La verdad es que a esas alturas ya las tres opciones se avenían con el iluminismo racionalista que haría metástasis en el mundo durante los siglos XIX y XX; pero el necesario pacto con la sombra en este caso hubiese oscilado entre la opción socialdemócrata autoritaria del sargento devenido general y la opción electoral de Rivero Agüero. Pero no, sería mucho pedir, pues todos apostarían por la Sierra Maestra y, consecuentemente, por el totalitarismo comunista; la mayoría, la verdad, sin saber que lo hacían por el totalitarismo comunista; peor para ellos.

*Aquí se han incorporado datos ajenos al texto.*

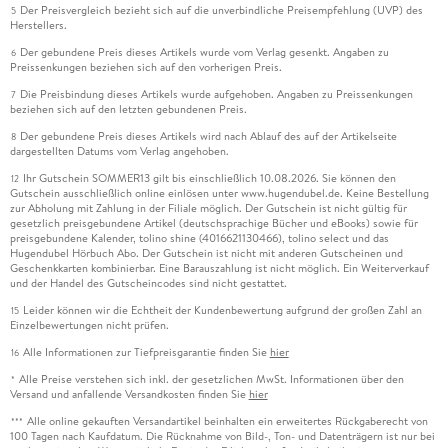
Der Preisvergleich bezieht sich auf die unverbindliche Preisempfehlung (UVP) des
5
Herstellers.
Der gebundene Preis dieses Artikels wurde vom Verlag gesenkt. Angaben zu
6
Preissenkungen beziehen sich auf den vorherigen Preis.
Die Preisbindung dieses Artikels wurde aufgehoben. Angaben zu Preissenkungen
7
beziehen sich auf den letzten gebundenen Preis.
Der gebundene Preis dieses Artikels wird nach Ablauf des auf der Artikelseite
8
dargestellten Datums vom Verlag angehoben.
Ihr Gutschein SOMMER13 gilt bis einschließlich 10.08.2026. Sie können den
12
Gutschein ausschließlich online einlösen unter www.hugendubel.de. Keine Bestellung
zur Abholung mit Zahlung in der Filiale möglich. Der Gutschein ist nicht gültig für
gesetzlich preisgebundene Artikel (deutschsprachige Bücher und eBooks) sowie für
preisgebundene Kalender, tolino shine (4016621130466), tolino select und das
Hugendubel Hörbuch Abo. Der Gutschein ist nicht mit anderen Gutscheinen und
Geschenkkarten kombinierbar. Eine Barauszahlung ist nicht möglich. Ein Weiterverkauf
und der Handel des Gutscheincodes sind nicht gestattet.
Leider können wir die Echtheit der Kundenbewertung aufgrund der großen Zahl an
15
Einzelbewertungen nicht prüfen.
Alle Informationen zur Tiefpreisgarantie finden Sie
hier
16
Alle Preise verstehen sich inkl. der gesetzlichen MwSt. Informationen über den
*
Versand und anfallende Versandkosten finden Sie
hier
Alle online gekauften Versandartikel beinhalten ein erweitertes Rückgaberecht von
***
100 Tagen nach Kaufdatum. Die Rücknahme von Bild-, Ton- und Datenträgern ist nur bei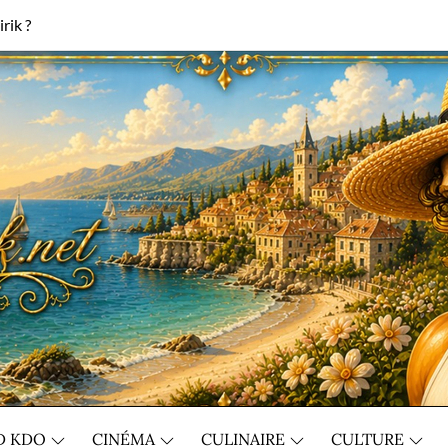
rik ?
D KDO
CINÉMA
CULINAIRE
CULTURE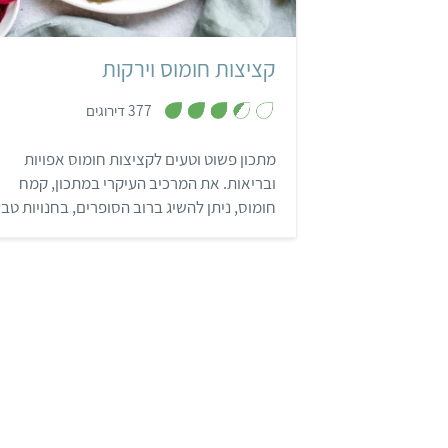
קציצות חומוס וירקות
,
377 דירוגים
3
.
4
מתכון פשוט וטעים לקציצות חומוס אפויות
מ
ת
ובריאות. את המרכיב העיקרי במתכון, קמח
ו
ך
חומוס, ניתן להשיג ברוב הסופרים, בחנויות טבע
5
בשוקי תבלינים או בחנויות המתמחות במזרח
הרחוק. שימוש בקמח מחומוס או עדשים הוא
דרך נפלאה וקלה לשילוב קטניות בתפריט היומי
לקריאה על היתרונות הבריאותיים של קטניות.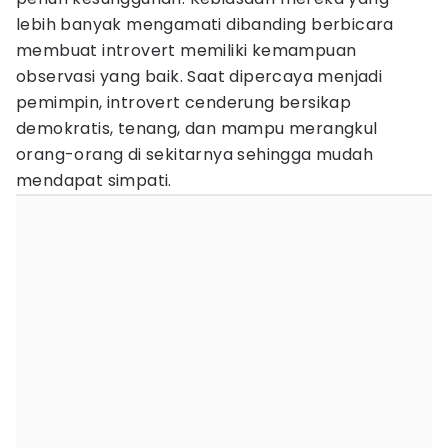
lebih banyak mengamati dibanding berbicara
membuat introvert memiliki kemampuan
observasi yang baik. Saat dipercaya menjadi
pemimpin, introvert cenderung bersikap
demokratis, tenang, dan mampu merangkul
orang-orang di sekitarnya sehingga mudah
mendapat simpati.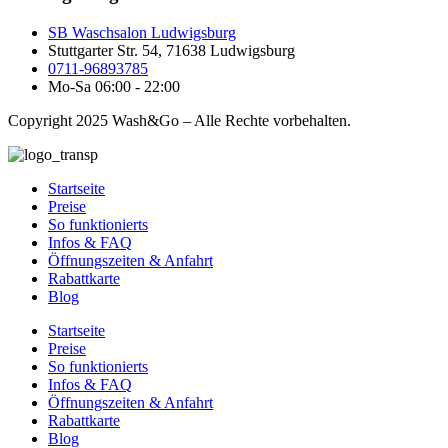
SB Waschsalon Ludwigsburg
Stuttgarter Str. 54, 71638 Ludwigsburg
0711-96893785
Mo-Sa 06:00 - 22:00
Copyright 2025 Wash&Go – Alle Rechte vorbehalten.
Startseite
Preise
So funktionierts
Infos & FAQ
Öffnungszeiten & Anfahrt
Rabattkarte
Blog
Startseite
Preise
So funktionierts
Infos & FAQ
Öffnungszeiten & Anfahrt
Rabattkarte
Blog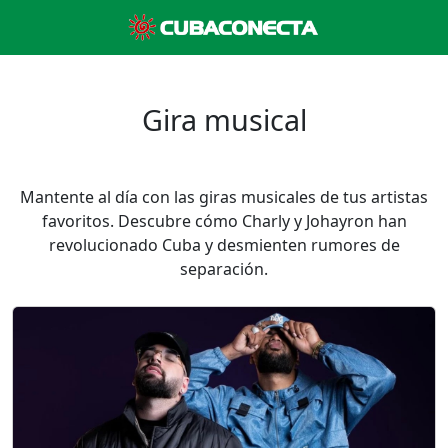
Gira musical
Mantente al día con las giras musicales de tus artistas
favoritos. Descubre cómo Charly y Johayron han
revolucionado Cuba y desmienten rumores de
separación.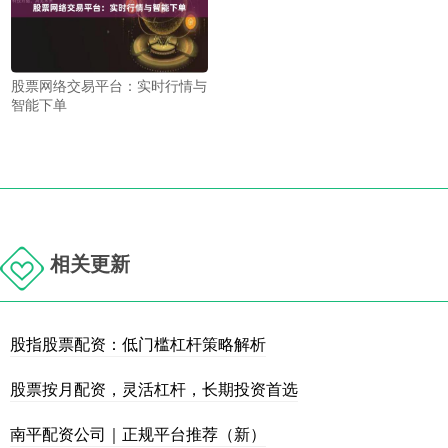
股票网络交易平台：实时行情与
智能下单
相关更新
股指股票配资：低门槛杠杆策略解析
股票按月配资，灵活杠杆，长期投资首选
南平配资公司｜正规平台推荐（新）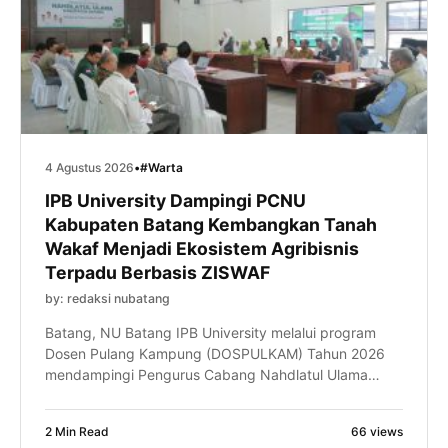
4 Agustus 2026
•
#Warta
IPB University Dampingi PCNU
Kabupaten Batang Kembangkan Tanah
Wakaf Menjadi Ekosistem Agribisnis
Terpadu Berbasis ZISWAF
by: redaksi nubatang
Batang, NU Batang IPB University melalui program
Dosen Pulang Kampung (DOSPULKAM) Tahun 2026
mendampingi Pengurus Cabang Nahdlatul Ulama
(PCNU) Kabupaten Batang dalam menyusun desain
tapak (site plan) pengembangan kawasan agribisnis
2 Min Read
66 views
terpadu berbasis Zakat, Infak, Sedekah, dan Wakaf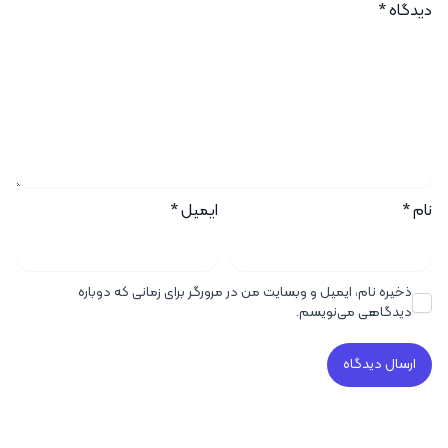
دیدگاه
*
نام
*
ایمیل
*
ذخیره نام، ایمیل و وبسایت من در مرورگر برای زمانی که دوباره
دیدگاهی می‌نویسم.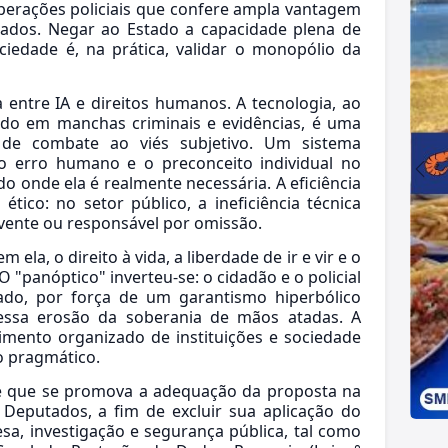
perações policiais que confere ampla vantagem
pados. Negar ao Estado a capacidade plena de
ciedade é, na prática, validar o monopólio da
a entre IA e direitos humanos. A tecnologia, ao
eado em manchas criminais e evidências, é uma
de combate ao viés subjetivo. Um sistema
o erro humano e o preconceito individual no
o onde ela é realmente necessária. A eficiência
ético: no setor público, a ineficiência técnica
ivente ou responsável por omissão.
 ela, o direito à vida, a liberdade de ir e vir e o
O "panóptico" inverteu-se: o cidadão e o policial
tado, por força de um garantismo hiperbólico
 essa erosão da soberania de mãos atadas. A
mento organizado de instituições e sociedade
o pragmático.
te que se promova a adequação da proposta na
Deputados, a fim de excluir sua aplicação do
esa, investigação e segurança pública, tal como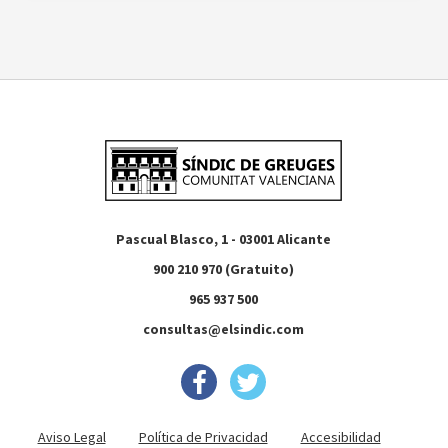
Pascual Blasco, 1 - 03001 Alicante
900 210 970 (Gratuito)
965 937 500
consultas@elsindic.com
Aviso Legal
Política de Privacidad
Accesibilidad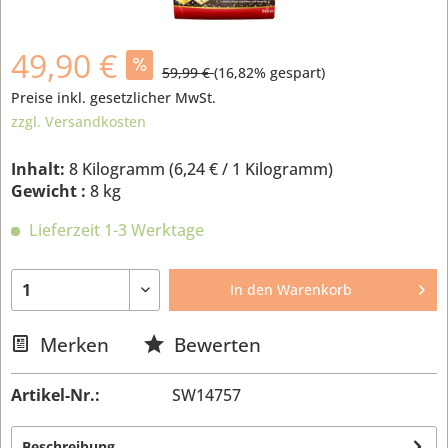
49,90 €
59,99 €
(
16,82
% gespart)
Preise inkl. gesetzlicher MwSt.
zzgl. Versandkosten
Inhalt:
8 Kilogramm (
6,24 €
/ 1 Kilogramm)
Gewicht :
8 kg
Lieferzeit 1-3 Werktage
In den
Warenkorb
Merken
Bewerten
Artikel-Nr.:
SW14757
Beschreibung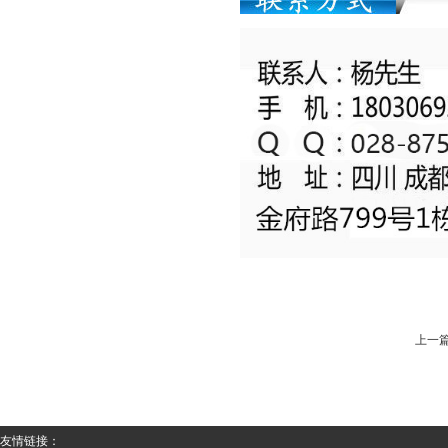
上一
友情链接：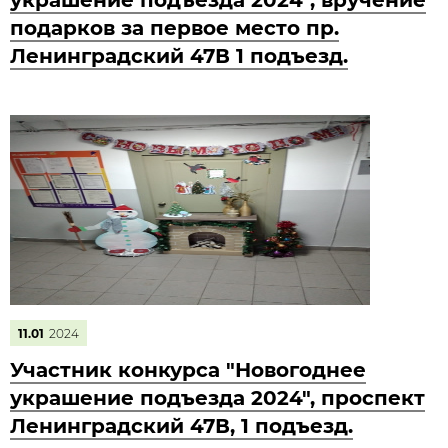
украшение подъезда 2024", вручение
подарков за первое место пр.
Ленинградский 47В 1 подъезд.
11.01
2024
Участник конкурса "Новогоднее
украшение подъезда 2024", проспект
Ленинградский 47В, 1 подъезд.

Por la Sierra Maestra apostarían desde la revista Bohemia al diario New York Times, desde el Departamento de Estado norteamericano a militares del entorno de Batista (ver lo que dice al respecto el último embajador estadounidense en La Habana, Earl E. T. Smith, en su esclarecedor libro El cuarto piso).
Así se precipitaba la isla en la Edad Moderna, iniciada en el mundo con el fin de la Edad Media y el Renacimiento, incrementada con el Siglo de las Luces y extremada con el Comunismo y el Nazismo, esos socialismos tan caros a ciertos intelectuales, aderezos de positivismo y marxismo, dictadura científica, aria o proletaria; de la dictadura de Dios a la dictadura del Hombre. Del temor de Dios al temor a Stalin, Hitler, Castro. De los monarcas cuyo poder emana de Dios, a los dictadores cuyo poder emana dizque del pueblo. Medio siglo de la sinrazón de la razón en la isla. Tanta luz que nos ciega.